Here are three measures I am taking in order to help my kids develop a healthy body image:

  • Resist complimenting them on their appearance. Now, I’m certainly not saying I never tell my kids they’re beautiful. I do. But the idea is to seek out other ways to validate them more often so that the emphasis is on their worth rather than their appearance. In this same vein, it’s so important that when we are talking about others we don’t place emphasis on their appearance. Our kids are listening. Always. Even when they’re not, they are. And if they hear us making someone sound valuable or worthless because of the way they look, they will absolutely learn from that.
  • Just let ‘em eat! Anxiety at the food table is directly related to eating disorders and body image issues, and that anxiety can seep in even when you think you’re harmlessly encouraging them to just finish their dinner. I present healthy foods, let the kids see me eating them, and resist every urge to have any conversation beyond that.
  • For crying out loud, don’t self-deprecate. This one seems very, very basic to me and yet I hear parents do this all too often. Example is the best teacher, and our kids are going to learn to behave as we do. I mentioned before my lifelong struggle with body image, but you know what? My kids have no idea. I never allow them to see me or hear me in my struggle, and I ask family and friends not to engage in that type of conversation in front of them as well. (Read this post about positive self-talk.)

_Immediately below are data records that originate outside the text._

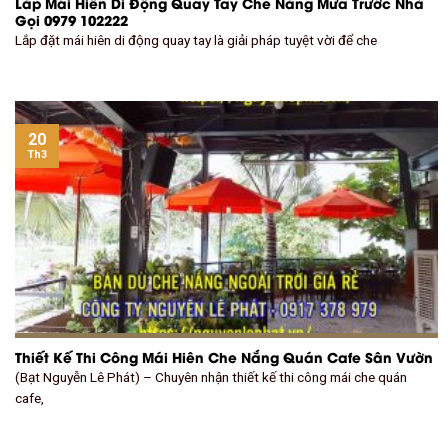
Lắp Mái Hiên Di Động Quay Tay Che Nắng Mưa Trước Nhà
Gọi 0979 102222
Lắp đặt mái hiên di động quay tay là giải pháp tuyệt vời để che
20
Th3
Thiết Kế Thi Công Mái Hiên Che Nắng Quán Cafe Sân Vườn
(Bạt Nguyễn Lê Phát) – Chuyên nhận thiết kế thi công mái che quán
cafe,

All three of these measures have something in common: conversation. How do we resist the impossible customs and habits our world culture is teaching us and our kids about our bodies? Just shut up about it! Stop talking about it all together. I’m confident that if we resist our urges to talk about it, to post articles about it, and if we just shut up about it, we and our kids will be OK.

Ready to talk with your SONS about healthy body image? Check out .

Or check out or GIRLS.

Curious to learn more? Check out our books, , for ages 3-7, 8-11, 12), or How to Talk to Your Kids About Pornography.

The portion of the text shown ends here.